Sustainable Investment Is Flooding the Market

Nature scene of the Peruvian Amazon Rainforest Anna & Michal / Flickr / CC BY 2.0

And Latin America is poised for a windfall. 

In May, a Dutch court ruled that the British-Dutch energy giant Shell must increase its emissions reduction target to 45 percent by 2030. The ruling applies only to the company’s business in the Netherlands, and Shell intends to appeal. Regardless of the outcome, though, it is clear that companies are increasingly under pressure from the public and regulators to both disclose and improve environment, social and governance (ESG) metrics.

Such regulations in Europe and the United States will nudge investors toward low emissions projects. All this capital has to be invested somewhere, and Latin America and other emerging markets are well positioned to become big recipients of these increased climate-focused flows.

In April, the European Union released its sustainability classification system to help channel private capital to meet the objectives of the European Green Deal, a set of policy initiatives that aim to make Europe climate neutral in 2050. These rules include the technical criteria that companies need to meet in order to win a green investment label in Europe. The rules could encourage a shift of hundreds of billions of dollars to “green” industries and companies.

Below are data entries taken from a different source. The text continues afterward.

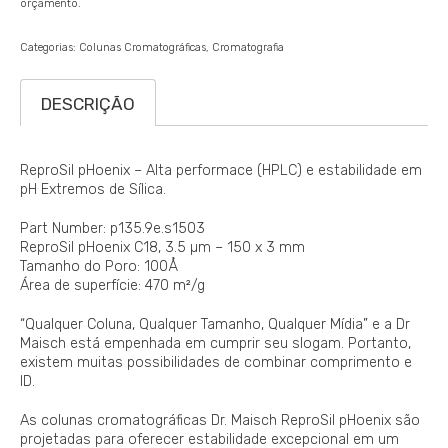
orçamento.
Categorias:
Colunas Cromatográficas
Cromatografia
DESCRIÇÃO
ReproSil pHoenix – Alta performace (HPLC) e estabilidade em
pH Extremos de Sílica.
Part Number: p135.9e.s1503
ReproSil pHoenix C18, 3.5 µm – 150 x 3 mm
Tamanho do Poro: 100Å
Área de superfície: 470 m²/g
“Qualquer Coluna, Qualquer Tamanho, Qualquer Mídia” e a Dr
Maisch está empenhada em cumprir seu slogam. Portanto,
existem muitas possibilidades de combinar comprimento e
ID.
As colunas cromatográficas Dr. Maisch ReproSil pHoenix são
projetadas para oferecer estabilidade excepcional em um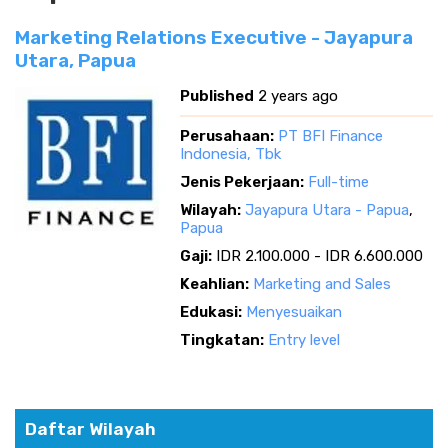
Marketing Relations Executive - Jayapura
Utara, Papua
Published
2 years ago
Perusahaan:
PT BFI Finance
Indonesia, Tbk
Jenis Pekerjaan:
Full-time
Wilayah:
Jayapura Utara - Papua
,
Papua
Gaji:
IDR 2.100.000 - IDR 6.600.000
Keahlian:
Marketing and Sales
Edukasi:
Menyesuaikan
Tingkatan:
Entry level
Daftar Wilayah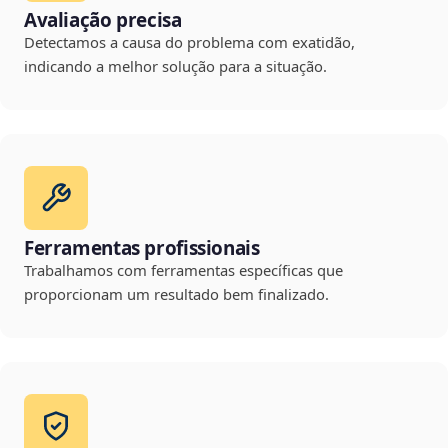
Avaliação precisa
Detectamos a causa do problema com exatidão,
indicando a melhor solução para a situação.
Ferramentas profissionais
Trabalhamos com ferramentas específicas que
proporcionam um resultado bem finalizado.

In the United States, meanwhile, the Biden administration is looking at how to strengthen corporate climate disclosures. On May 20, it issued an Executive Order on climate-related financial risk, with the ultimate goal of allowing the federal government and banking regulators to quantify and mitigate climate risks in the financial sector.

Besides government initiatives, there has also been a recent proliferation of ESG funds directing capital to climate and other green investments. Global sustainability investing surpassed US$178 billion in the first quarter of 2021 (compared to US$38 billion in the first quarter last year), with 90 percent from Europe and the United States, according to financial research firm Morningstar. An average of around 200 new ESG funds have entered the market in each of the past two quarters.

In short, there is a lot of money in the offing for climate-related investments. And much of it should go to developing countries where emissions are growing fast. (Emissions are already declining in the United States and European Union.) As International Energy Agency chief Fatih Birol warned at a conference in January, “when you look at clean energy investments in emerging countries, we need to multiply it almost by a factor of three.” At that time, he was pessimistic that such a goal would be met.

But now, the jump in investment is coming. Latin America is poised to be a major recipient of climate-related capital inflows in the next few years. The region arguably has the best opportunities in the world for carbon offsets in the Amazon rainforest, and funds from developed countries are already invested in reforestation schemes there. In 2019, for example, the California Air Resources Board endorsed the Tropical Forest Standard, which creates a framework for electric utilities, oil refineries, and other emissions-intensive producers to offset their own emissions by paying governments in tropical forest regions like the Amazon not to cut down trees.